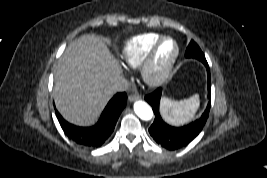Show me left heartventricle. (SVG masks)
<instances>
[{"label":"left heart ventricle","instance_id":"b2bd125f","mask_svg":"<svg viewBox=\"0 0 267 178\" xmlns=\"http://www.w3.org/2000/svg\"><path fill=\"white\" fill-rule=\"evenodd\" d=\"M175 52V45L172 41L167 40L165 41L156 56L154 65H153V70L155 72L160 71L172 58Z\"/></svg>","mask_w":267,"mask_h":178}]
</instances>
_ _ _
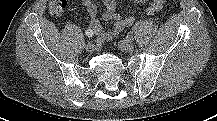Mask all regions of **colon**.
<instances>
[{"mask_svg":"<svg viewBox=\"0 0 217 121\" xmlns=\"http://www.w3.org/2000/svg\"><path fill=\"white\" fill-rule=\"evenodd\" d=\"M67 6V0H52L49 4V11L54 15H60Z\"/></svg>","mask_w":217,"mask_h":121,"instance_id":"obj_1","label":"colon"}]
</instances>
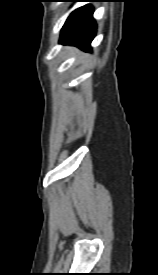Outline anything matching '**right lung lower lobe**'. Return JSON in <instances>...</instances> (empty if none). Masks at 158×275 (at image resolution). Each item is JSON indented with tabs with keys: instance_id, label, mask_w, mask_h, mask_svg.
_ _ _
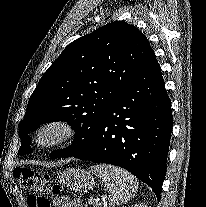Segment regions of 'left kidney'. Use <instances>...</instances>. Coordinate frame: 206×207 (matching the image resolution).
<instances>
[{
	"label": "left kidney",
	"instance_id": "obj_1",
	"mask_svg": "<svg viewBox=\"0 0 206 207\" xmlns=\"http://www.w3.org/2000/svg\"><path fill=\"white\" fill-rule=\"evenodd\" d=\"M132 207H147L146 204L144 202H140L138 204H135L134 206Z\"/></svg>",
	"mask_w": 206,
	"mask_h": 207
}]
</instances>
_ _ _
■ Task to carry out:
Write back the stretch of lines above that begins with the line holding "Mask all regions of **colon**." and ends with the line holding "Outline anything matching", both included, exactly as written. Pictures stay out.

■ Written response:
Mask all regions of **colon**.
<instances>
[{"mask_svg":"<svg viewBox=\"0 0 217 121\" xmlns=\"http://www.w3.org/2000/svg\"><path fill=\"white\" fill-rule=\"evenodd\" d=\"M67 6V0H52L49 4V11L54 15H60Z\"/></svg>","mask_w":217,"mask_h":121,"instance_id":"obj_1","label":"colon"}]
</instances>
Outline anything matching '**right lung lower lobe**'. Return JSON in <instances>...</instances> (empty if none). Masks at 158×275 (at image resolution). Each item is JSON indented with tabs with keys: instance_id, label, mask_w, mask_h, mask_svg.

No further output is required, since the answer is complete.